Alii’s words come on the heels of a strange and disorienting few years for video games. During the initial waves of the COVID pandemic, gaming exploded as people sought ways to socialize and relax without risking infection via in-person contact. A series of buzzy mergers and acquisitions followed, as huge companies consolidated into near-monopolies eager to control the expanding market. Sony purchased Halo and Destiny developers Bungie, Microsoft acquired Activision-Blizzard after a protracted legal battle, and the Swedish conglomerate Embracer Group snapped up seemingly every other studio in the industry.

Then, the bubble burst. Since 2023, the industry has been rocked by a series of layoffs, cancellations, and costly flops; last September, Sony shut down the servers for their multiplayer hero shooter Concord after only two weeks on the market and a reported $400 million sunk into its eight-year development cycle. In this rocky landscape, it’s difficult to find solid footing.

I spoke with Cameron Dodd, whose charming 2D platformer Three Bulky Bears started as a student project when he was studying at UC Santa Cruz, but has morphed into a larger undertaking since then. “We graduated, and we said, ‘We’re not going to get a job in the game industry right now anyway,’” he said, “So we might as well keep going with this and turn it into something real… It’s hard to get noticed, but I think that we’re doing OK.” The game is a sort of marker of his evolution as a developer: “I’ve always been interested in thinking about games and their design. But you can’t do anything with that unless you make it yourself. I like to create. It’s really nice, finally being experienced enough in enough things to actually make something.”

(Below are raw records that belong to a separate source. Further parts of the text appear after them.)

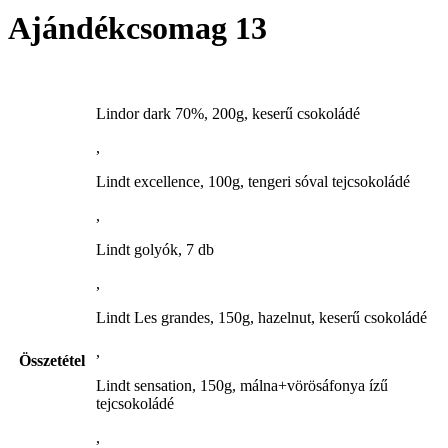
Ajándékcsomag 13
Lindor dark 70%, 200g, keserű csokoládé
,
Lindt excellence, 100g, tengeri sóval tejcsokoládé
,
Lindt golyók, 7 db
,
Lindt Les grandes, 150g, hazelnut, keserű csokoládé
,
Összetétel
Lindt sensation, 150g, málna+vörösáfonya ízű
tejcsokoládé
,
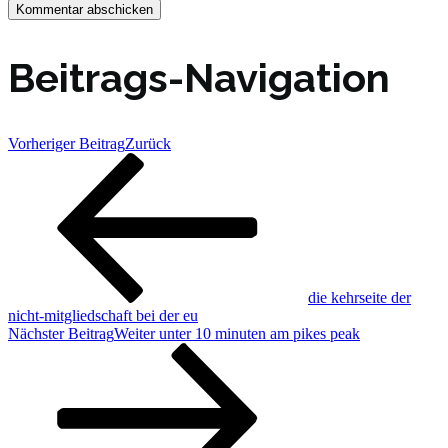
Beitrags-Navigation
Vorheriger Beitrag
Zurück
die kehrseite der
nicht-mitgliedschaft bei der eu
Nächster Beitrag
Weiter
unter 10 minuten am pikes peak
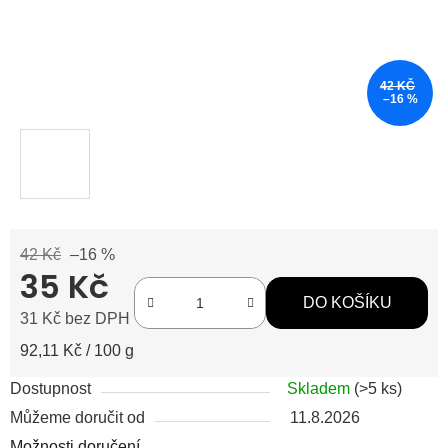
42 KČ
–16 %
42 Kč
–16 %
35 Kč
DO KOŠÍKU
31 Kč bez DPH
Měrná cena:
92,11 Kč / 100 g
Dostupnost
Skladem
(>5 ks)
Můžeme doručit od
11.8.2026
Možnosti doručení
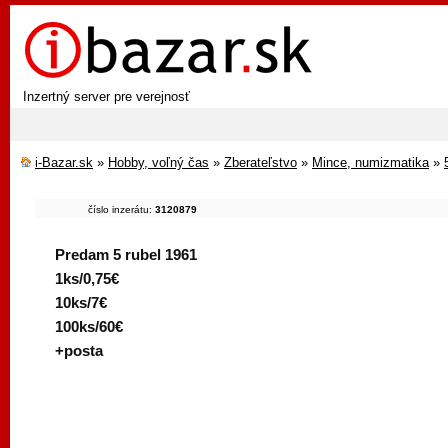
Inzertný server pre verejnosť
i-Bazar.sk
»
Hobby, voľný čas
»
Zberateľstvo
»
Mince, numizmatika
»
číslo inzerátu:
3120879
Predam 5 rubel 1961
1ks/0,75€
10ks/7€
100ks/60€
+posta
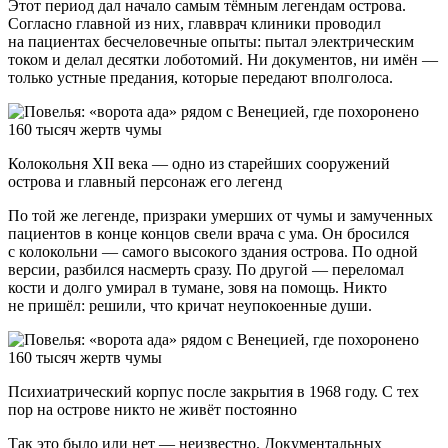
Этот период дал начало самым тёмным легендам острова.
Согласно главной из них, главврач клиники проводил
на пациентах бесчеловечные опыты: пытал электрическим
током и делал десятки лоботомий. Ни документов, ни имён —
только устные предания, которые передают вполголоса.
Колокольня XII века — одно из старейших сооружений
острова и главный персонаж его легенд
По той же легенде, призраки умерших от чумы и замученных
пациентов в конце концов свели врача с ума. Он бросился
с колокольни — самого высокого здания острова. По одной
версии, разбился насмерть сразу. По другой — переломал
кости и долго умирал в тумане, зовя на помощь. Никто
не пришёл: решили, что кричат неупокоенные души.
Психиатрический корпус после закрытия в 1968 году. С тех
пор на острове никто не живёт постоянно
Так это было или нет — неизвестно. Документальных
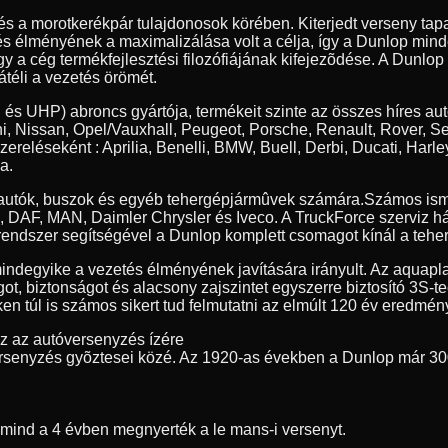
 és a morotkerékpár tulajdonosok körében. Kiterjedt verseny t
tés élményének a maximalizálása volt a célja, így a Dunlop min
y a cég termékfejlesztési filozófiájának kifejezõdése. A Dunlop
átéli a vezetés örömét.
 és UHP) abroncs gyártója, termékeit szinte az összes híres au
, Nissan, Opel/Vauxhall, Peugeot, Porsche, Renault, Rover, S
szereléseként : Aprilia, Benelli, BMW, Buell, Derbi, Ducati, 
a.
erautók, buszok és egyéb tehergépjármûvek számára.
Számos ism
ia, DAF, MAN, Daimler Chrysler és Iveco. A TruckForce szerviz h
endszer segítségével a Dunlop komplett csomagot kínál a teher
indegyike a vezetés élményének javítására irányult. Az aquapl
got, biztonságot és alacsony zajszintet egyszerre biztosító 3S-
n túl is számos sikert tud felmutatni az elmúlt 120 év eredmény
ez az autóversenyzés ízére
rsenyzés gyõztesei közé. Az 1920-as években a Dunlop már 30
t mind a 4 évben megnyerték a le mans-i versenyt.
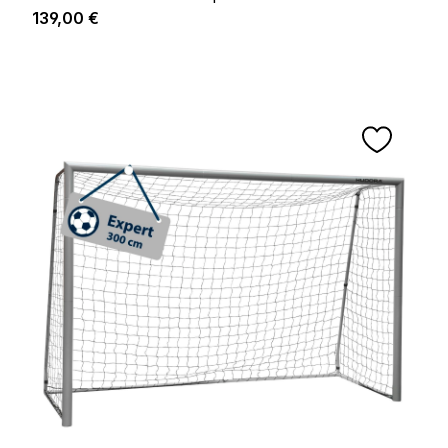
Regulärer Preis:
139,00 €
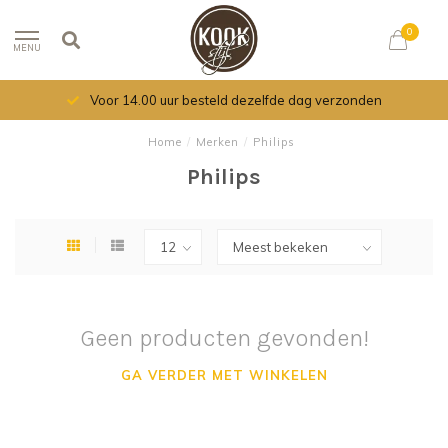
0
MENU
Voor 14.00 uur besteld dezelfde dag verzonden
Home
/
Merken
/
Philips
Philips
Geen producten gevonden!
GA VERDER MET WINKELEN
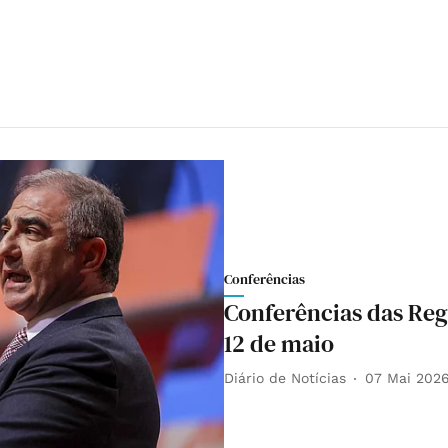
Conferências
Conferências das Reg
12 de maio
Diário de Notícias
07 Mai 202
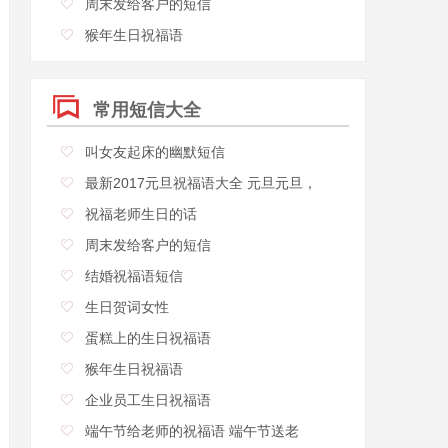
周末发给客户的短信
猴年生日祝福语
常用短信大全
叫女友起床的幽默短信
最新2017元旦祝福语大全 元旦元旦，
祝福老师生日的话
周末发给客户的短信
结婚祝福语短信
生日贺词女性
蛋糕上的生日祝福语
猴年生日祝福语
企业员工生日祝福语
端午节给老师的祝福语 端午节送老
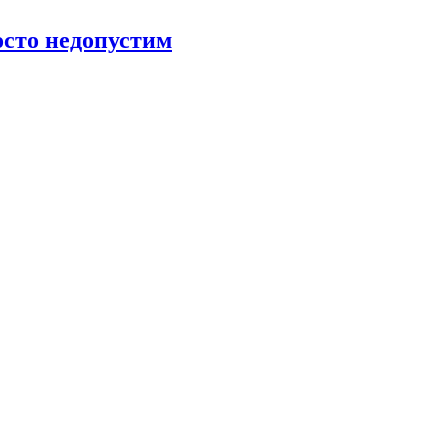
росто недопустим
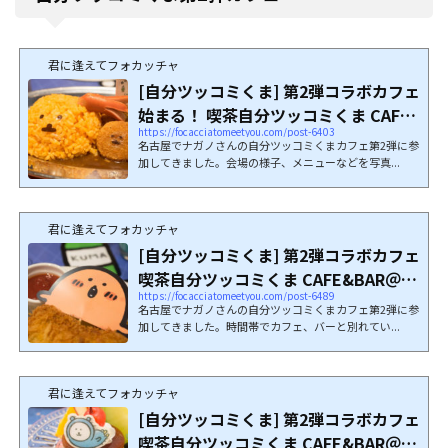
君に逢えてフォカッチャ
[自分ツッコミくま] 第2弾コラボカフェ
始まる！ 喫茶自分ツッコミくま CAFE
https://focacciatomeetyou.com/post-6403
&BA...
名古屋でナガノさんの自分ツッコミくまカフェ第2弾に参
加してきました。会場の様子、メニューなどを写真...
君に逢えてフォカッチャ
[自分ツッコミくま] 第2弾コラボカフェ
喫茶自分ツッコミくま CAFE&BAR＠名
https://focacciatomeetyou.com/post-6489
古...
名古屋でナガノさんの自分ツッコミくまカフェ第2弾に参
加してきました。時間帯でカフェ、バーと別れてい...
君に逢えてフォカッチャ
[自分ツッコミくま] 第2弾コラボカフェ
喫茶自分ツッコミくま CAFE&BAR＠池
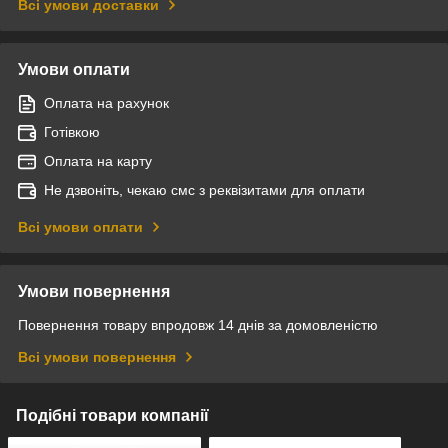
Всі умови доставки
Умови оплати
Оплата на рахунок
Готівкою
Оплата на карту
Не дзвоніть, чекаю смс з реквізитами для оплати
Всі умови оплати
Умови повернення
Повернення товару впродовж 14 днів за домовленістю
Всі умови повернення
Подібні товари компанії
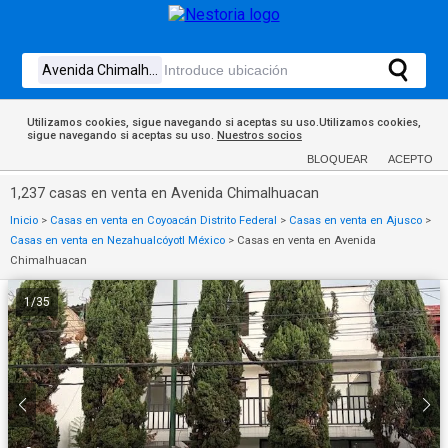
Utilizamos cookies, sigue navegando si aceptas su uso.Utilizamos cookies,
sigue navegando si aceptas su uso.
Nuestros socios
BLOQUEAR
ACEPTO
1,237 casas en venta en Avenida Chimalhuacan
Inicio
>
Casas en venta en Coyoacán Distrito Federal
>
Casas en venta en Ajusco
>
Casas en venta en Nezahualcóyotl México
>
Casas en venta en Avenida
Chimalhuacan
1
/
35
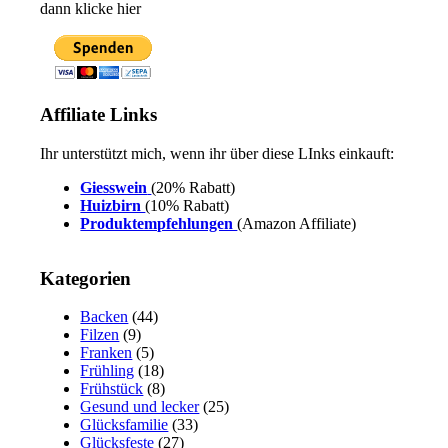
dann klicke hier
Affiliate Links
Ihr unterstützt mich, wenn ihr über diese LInks einkauft:
Giesswein
(20% Rabatt)
Huizbirn
(10% Rabatt)
Produktempfehlungen
(Amazon Affiliate)
Kategorien
Backen
(44)
Filzen
(9)
Franken
(5)
Frühling
(18)
Frühstück
(8)
Gesund und lecker
(25)
Glücksfamilie
(33)
Glücksfeste
(27)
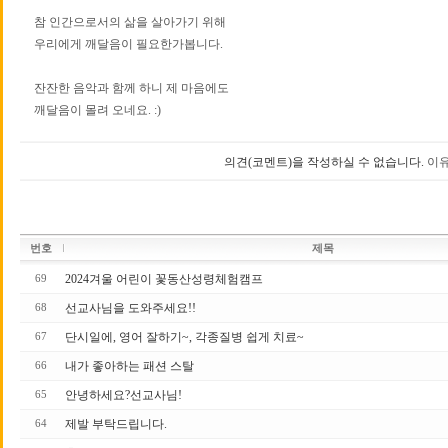
참 인간으로서의 삶을 살아가기 위해
우리에게 깨달음이 필요한가봅니다.
잔잔한 음악과 함께 하니 제 마음에도
깨달음이 몰려 오네요. :)
의견(코멘트)을 작성하실 수 없습니다.
이유
번호
제목
2024겨울 어린이 꽃동산성령체험캠프
69
선교사님을 도와주세요!!
68
단시일에, 영어 잘하기~, 각종질병 쉽게 치료~
67
내가 좋아하는 패션 스탈
66
안녕하세요?선교사님!
65
제발 부탁드립니다.
64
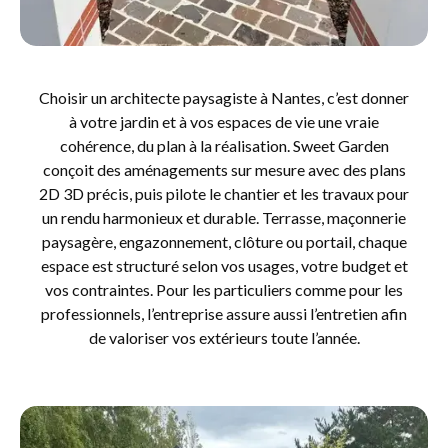
Choisir un architecte paysagiste à Nantes, c’est donner
à votre jardin et à vos espaces de vie une vraie
cohérence, du plan à la réalisation. Sweet Garden
conçoit des aménagements sur mesure avec des plans
2D 3D précis, puis pilote le chantier et les travaux pour
un rendu harmonieux et durable. Terrasse, maçonnerie
paysagère, engazonnement, clôture ou portail, chaque
espace est structuré selon vos usages, votre budget et
vos contraintes. Pour les particuliers comme pour les
professionnels, l’entreprise assure aussi l’entretien afin
de valoriser vos extérieurs toute l’année.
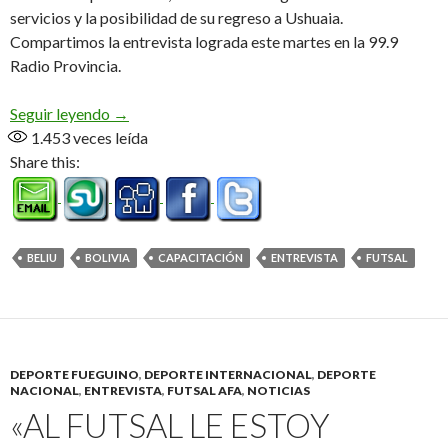
servicios y la posibilidad de su regreso a Ushuaia.
Compartimos la entrevista lograda este martes en la 99.9
Radio Provincia.
Beliú rumbo a Bolivia (Audio)
Seguir leyendo
→
1.453
veces leída
Share this:
BELIU
BOLIVIA
CAPACITACIÓN
ENTREVISTA
FUTSAL
DEPORTE FUEGUINO
,
DEPORTE INTERNACIONAL
,
DEPORTE
NACIONAL
,
ENTREVISTA
,
FUTSAL AFA
,
NOTICIAS
«AL FUTSAL LE ESTOY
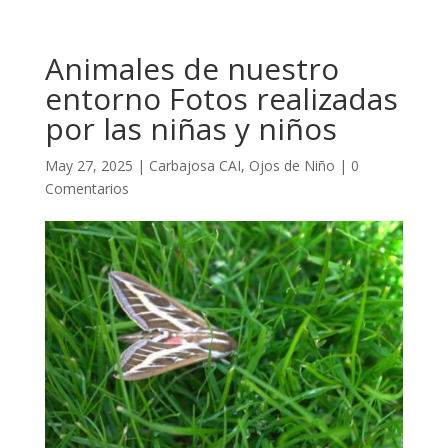
Animales de nuestro
entorno Fotos realizadas
por las niñas y niños
May 27, 2025
|
Carbajosa CAI
,
Ojos de Niño
|
0
Comentarios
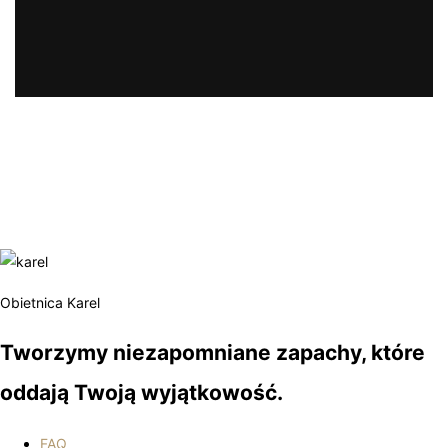
Obietnica Karel
Tworzymy niezapomniane zapachy, które
oddają Twoją wyjątkowość.
FAQ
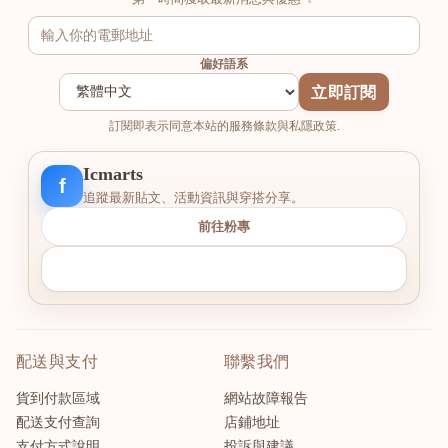
偏好語系
立即訂閱
訂閱即表示同意本站的服務條款與私隱政策.
Icmarts
f
追蹤最新貼文、活動資訊與穿搭分享。
前往粉專
配送與支付
聯繫我們
貨到付款區域
網站故障報告
配送支付查詢
店鋪地址
支付方式說明
投訴與建議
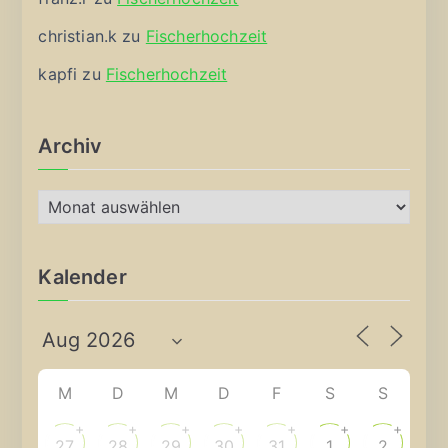
christian.k
zu
Fischerhochzeit
kapfi
zu
Fischerhochzeit
Archiv
A
r
c
Kalender
h
i
v
M
D
M
D
F
S
S
+
+
+
+
+
+
+
27
28
29
30
31
1
2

I heard variations of this theme from practically everyone I spoke with; all the developers were passionate about creating games, proud to show off what they’d made, and interested in learning from their peers. But this excitement comes with broader anxieties. “It’s rough out there right now, with the over-investment during COVID, and also because of AI,” Dodd says. “Companies are going, oh, we can replace half our staff with AI.”

Speaking of AI, the game that took up the largest amount of floor space was Cyber Impostor: AI Among Us. Unlike most of the games, this wasn’t a playable demo, but rather a sizzle reel displaying plastic-looking CGI characters against a cyberpunky backdrop. A flyer I received described the game as a test of critical thinking, in which players ask questions to an opposing team to deduce which team members are human and which are AI. When I asked Hengstar Gong, the lead developer on the game, what inspired its development, he replied, “We wanted to integrate the AI characters into our game to see how we can build the bonds between AI and humans, and prepare for the future of the AI world.”

While my conversation with Dodd touched on the larger fear and skepticism surrounding AI, Gong seemed like he was all-in on the technology, saying, “We’re not just making AI games, we’re making a gaming ecosystem… We’re [planning on] making a lot of different AI games in the future.” I mentioned that AI is a controversial technology; he agreed. But in an uncertain industry, he felt it was worth taking a chance on something new. “The industry right now, it’s too many games out there,” he said. “But our game is unique. You probably won’t have heard of this kind of game before… It’s kind of risky, but for us, I think there’s nothing to lose.”